Ahmad El Hadary Ylan Clauvis Raheriniaina, known as El Hadary Raheriniaina or Ylan El Hadary (born 19 August 2006) is a Malagasy professional footballer who plays as a forward for French club Nancy on loan from Paris FC, and the Madagascar national team.

==Club career==
Raheriniaina began his career with local club Ajesaia, joining the club's under-15 side in 2017. He was named the Best Young Player of the Malagasy Pro League following the 2021/2022 season. He then moved to St Michel United of the Seychelles Premier League. He remained with the club through the 2024 season, attracting the attention of European scouts with his performances. He was released from the club in October 2024 to pursue opportunities in Europe.
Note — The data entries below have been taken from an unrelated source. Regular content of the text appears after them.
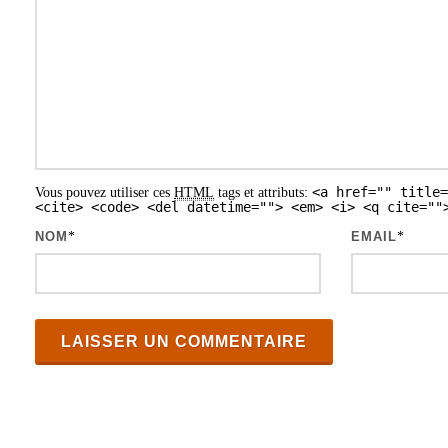
i
o
n
d
e
s
<a href="" title=
Vous pouvez utiliser ces
HTML
tags et attributs:
a
<cite> <code> <del datetime=""> <em> <i> <q cite=""
r
NOM
*
EMAIL
*
t
i
c
l
e
s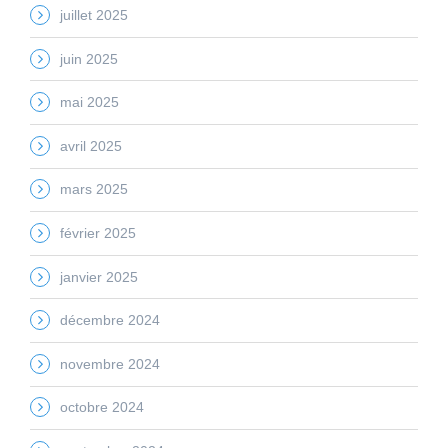
juillet 2025
juin 2025
mai 2025
avril 2025
mars 2025
février 2025
janvier 2025
décembre 2024
novembre 2024
octobre 2024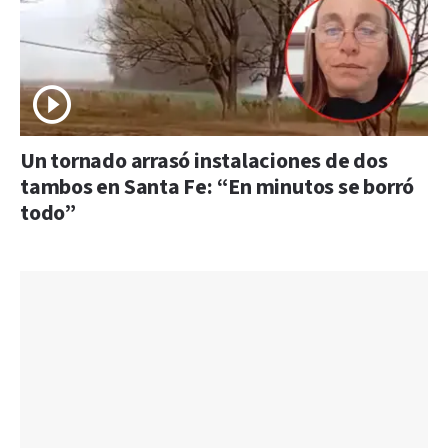
Un tornado arrasó instalaciones de dos
tambos en Santa Fe: “En minutos se borró
todo”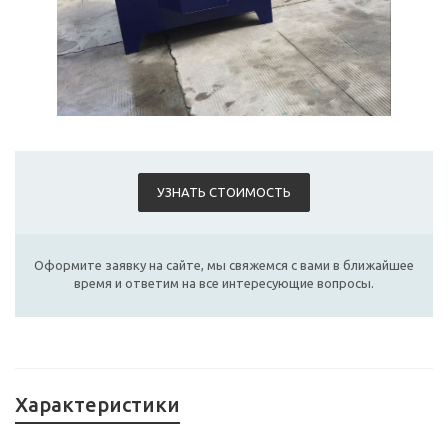
УЗНАТЬ СТОИМОСТЬ
Оформите заявку на сайте, мы свяжемся с вами в ближайшее
время и ответим на все интересующие вопросы.
Характеристики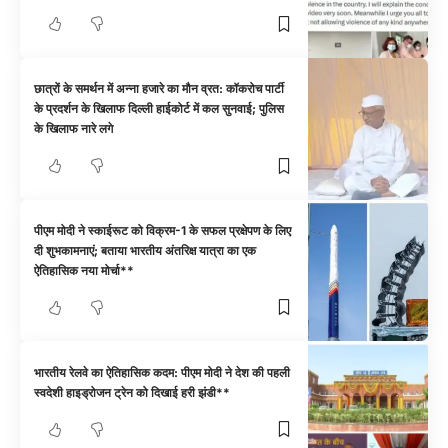
छात्रों के समर्थन में अन्ना हजारे का मौन व्रत: कॉकरोच पार्टी
के प्रदर्शन के खिलाफ दिल्ली हाईकोर्ट में कल सुनवाई; पुलिस
के खिलाफ नारे लगे
पीएम मोदी ने स्काईरूट को विक्रम-1 के सफल प्रक्षेपण के लिए
दी शुभकामनाएं; बताया भारतीय अंतरिक्ष यात्रा का एक
ऐतिहासिक नया मोर्चा**
भारतीय रेलवे का ऐतिहासिक कदम: पीएम मोदी ने देश की पहली
स्वदेशी हाइड्रोजन ट्रेन को दिखाई हरी झंडी**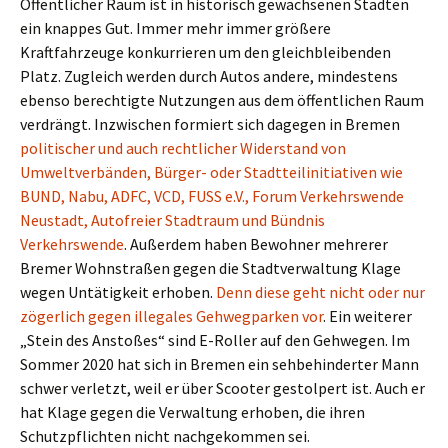
Öffentlicher Raum ist in historisch gewachsenen Städten
ein knappes Gut. Immer mehr immer größere
Kraftfahrzeuge konkurrieren um den gleichbleibenden
Platz. Zugleich werden durch Autos andere, mindestens
ebenso berechtigte Nutzungen aus dem öffentlichen Raum
verdrängt. Inzwischen formiert sich dagegen in Bremen
politischer und auch rechtlicher Widerstand von
Umweltverbänden, Bürger- oder Stadtteilinitiativen wie
BUND, Nabu, ADFC, VCD, FUSS e.V., Forum Verkehrswende
Neustadt, Autofreier Stadtraum und Bündnis
Verkehrswende
. Außerdem haben Bewohner mehrerer
Bremer Wohnstraßen gegen die Stadtverwaltung Klage
wegen Untätigkeit erhoben.
Denn diese geht nicht oder nur
zögerlich gegen illegales Gehwegparken vor
. Ein weiterer
„Stein des Anstoßes“ sind E-Roller auf den Gehwegen. Im
Sommer 2020 hat sich in Bremen ein sehbehinderter Mann
schwer verletzt, weil er über Scooter gestolpert ist. Auch er
hat Klage gegen die Verwaltung erhoben, die ihren
Schutzpflichten nicht nachgekommen sei.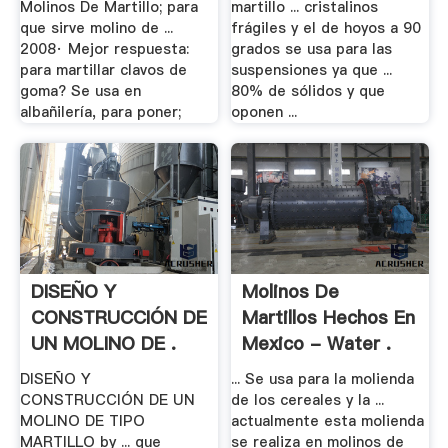
Molinos De Martillo; para
martillo ... cristalinos
que sirve molino de ...
frágiles y el de hoyos a 90
2008· Mejor respuesta:
grados se usa para las
para martillar clavos de
suspensiones ya que ...
goma? Se usa en
80% de sólidos y que
albañilería, para poner;
oponen ...
DISEÑO Y
Molinos De
CONSTRUCCIÓN DE
Martillos Hechos En
UN MOLINO DE .
Mexico - Water .
DISEÑO Y
... Se usa para la molienda
CONSTRUCCIÓN DE UN
de los cereales y la ...
MOLINO DE TIPO
actualmente esta molienda
MARTILLO by ... que
se realiza en molinos de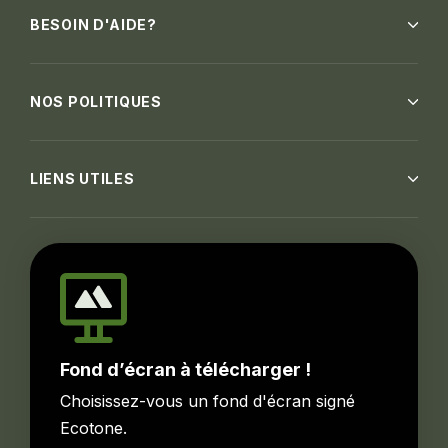
BESOIN D'AIDE?
NOS POLITIQUES
LIENS UTILES
Fond d’écran à télécharger !
Choisissez-vous un fond d'écran signé
Ecotone.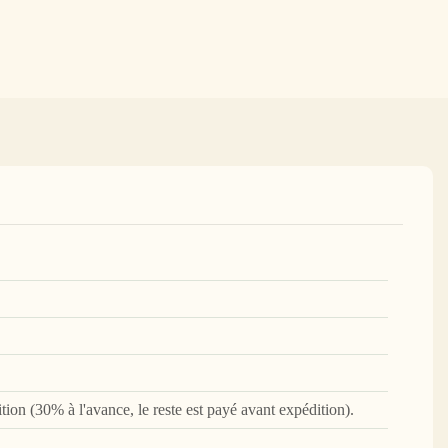
ion (30% à l'avance, le reste est payé avant expédition).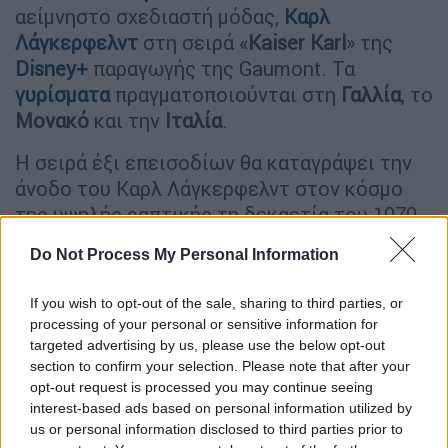
αείμνηστο σχεδιαστή μόδας,
Καρλ
Λάγκερφελντ
στη σειρά «
Kaiser Karl
» της
Disney+
παραγωγής της Gaumont. Τα
γυρίσματα
πραγματοποιούνται στη
Γαλλία
, το
Μονακό
και την
Ιταλία
.
Η σειρά έξι επεισοδίων θα καταγράψει την
άνοδο του Καρλ Λάγκερφελντ στον κόσμο
της υψηλής ραπτικής τη δεκαετία του 1970
και θα διερευνήσει επίσης την αντιπαλότητά
Do Not Process My Personal Information
του με τον συνεργάτη του Ιβ Σεν Λοράν, Πιερ
Μπερζέ, καθώς και την ιστορία αγάπης με
If you wish to opt-out of the sale, sharing to third parties, or
τον
Ζακ Ντε Μπάσερ
.
processing of your personal or sensitive information for
targeted advertising by us, please use the below opt-out
Το 1972, ο 38χρονος Καρλ Λάγκερφελντ
section to confirm your selection. Please note that after your
φιλοδοξούσε να γίνει ο πιο διάσημος
opt-out request is processed you may continue seeing
σχεδιαστής μόδας στη Γαλλία σε μια εποχή
interest-based ads based on personal information utilized by
us or personal information disclosed to third parties prior to
που ο Ιβ Σεν Λοράν κυριαρχούσε. Ο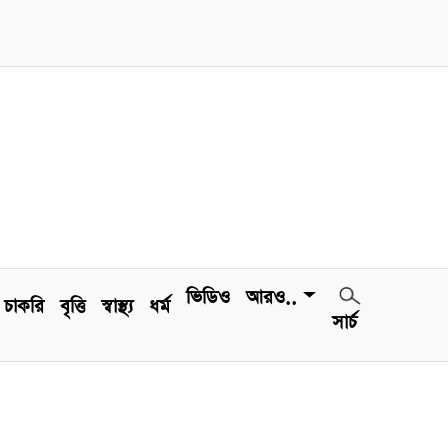
ভিডিও
আরও..
চাকরি
বৃত্তি
স্বাস্থ্য
ধর্ম
সার্চ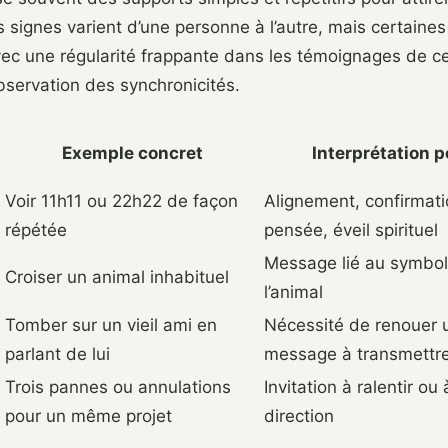
s signes varient d’une personne à l’autre, mais certaine
vec une régularité frappante dans les témoignages de c
observation des synchronicités.
Exemple concret
Interprétation p
Voir 11h11 ou 22h22 de façon
Alignement, confirmat
répétée
pensée, éveil spirituel
Message lié au symbo
Croiser un animal inhabituel
l’animal
Tomber sur un vieil ami en
Nécessité de renouer u
parlant de lui
message à transmettr
Trois pannes ou annulations
Invitation à ralentir o
pour un même projet
direction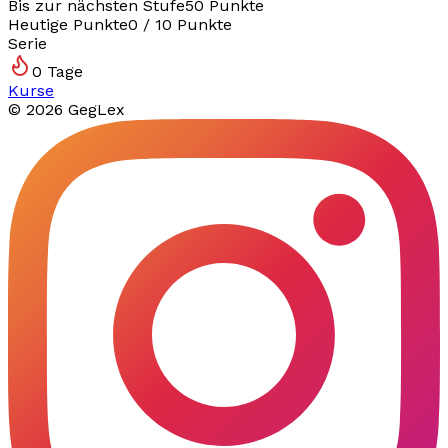
Bis zur nächsten Stufe
50
Punkte
Heutige Punkte
0
/
10
Punkte
Serie
0
Tage
Kurse
©
2026
GegLex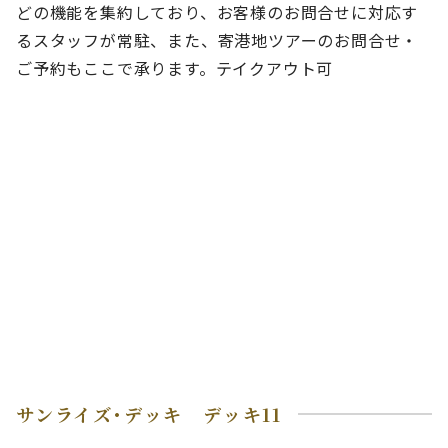
どの機能を集約しており、お客様のお問合せに対応す
るスタッフが常駐、また、寄港地ツアーのお問合せ・
ご予約もここで承ります。テイクアウト可
サンライズ･デッキ デッキ11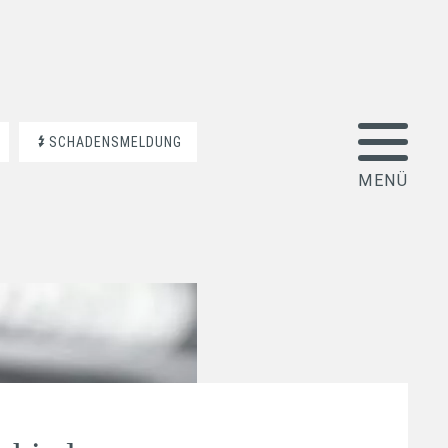
SCHADENSMELDUNG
In November 2024, it was announced that Raheriniaina had joined Paris FC in France's Ligue 2. He initially joined up with the club's reserve side following the weeks-long trial.

==International career==
Raheriniaina was called up to the national under-23 team in 2022 for a 2023 U-23 Africa Cup of Nations qualification series against the Seychelles. He went on to score one goal in Madagascar's opening 5–0 victory and a brace in the 7–1 victory in the second leg. He made his senior international debut on 24 August 2023 in a 2023 Indian Ocean Island Games match against the Seychelles. He went on to score two goals against Comoros in the semi-finals of the competition.

==Career statistics==
===International===

Appearances and goals by national team and year
| National team | Year | Apps | Goals |
| Madagascar | 2023 | 8 | 2 |
| 2024 | 8 | 0 |
| 2025 | 7 | 2 |
| 2026 | 2 | 0 |
| Total |  | 25 | 4 |

Scores and results list Madagascar's goal tally first, score column indicates score after each Raheriniaina goal.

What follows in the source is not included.